Bio: Dr. Junyu Liu(刘峻宇) is a theoretical physicist currently working for the University of Chicago and IBM, associated with the Chicago Quantum Exchange with a maximally five-year position. He is primarily located in Uchicago in Prof. Liang Jiang’s Group in the Pritzker School of Molecular Engineering, and also a Kadanoff fellow in Kadanoff Center for Theoretical Physics. He is interested in theoretical physics and its relation to computation, including machine learning, optimization, quantum computing, data science, data security and the commercial value of modern computing technologies. He graduated from California Institute of Technology with a PhD in physics in June 2021, with the working experiences from the Walter Burke Institute for Theoretical Physics and the Institute for Quantum Information and Matter, supervised by Clifford Cheung, John Preskill and David Simmons-Duffin.

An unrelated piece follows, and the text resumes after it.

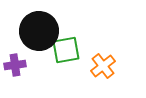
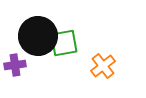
black circle: moved 1 px left, 5 px down
green square: moved 2 px left, 7 px up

Time: Aug 18th, Thursday, 10:30 ET
8. Introduction Session Speaker: Gokul Ravi
Computing Innovation Fellow at the University of Chicago
Title: Classical Support and Error Mitigation for Variational Quantum Algorithms
Abstract: In this seminar Dr. Ravi will talk about Variational Quantum Algorithms (VQAs) and two proposals to improve their quality of execution on NISQ devices. First, Dr.Ravi will discuss VAQEM, which dynamically tailors existing error mitigation techniques to the actual, dynamic noisy execution characteristics of VQAs on a target quantum machine. This is done by tuning specific features of these mitigation techniques similar to VQAs’ traditional rotation angle parameters. In this work, we target two types of error mitigation techniques which are suited to idle times in quantum circuits: single qubit gate scheduling and the insertion of dynamical decoupling sequences. Second, Dr.Ravi will discuss finding a good ansatz initialization for VQAs through CAFQA, a Clifford Ansatz For Quantum Accuracy. The CAFQA ansatz is a hardware-efficient circuit built with only Clifford gates. In this ansatz, the parameters for the tunable gates are chosen by searching efficiently through the Clifford parameter space via classical simulation. The resulting initial states always equal or outperform traditional classical initialization and enable high-accuracy VQA estimations. CAFQA is well-suited to classical computation because: a) Clifford-only quantum circuits can be exactly simulated classically in polynomial time, and b) the discrete Clifford space is searched efficiently via Bayesian Optimization.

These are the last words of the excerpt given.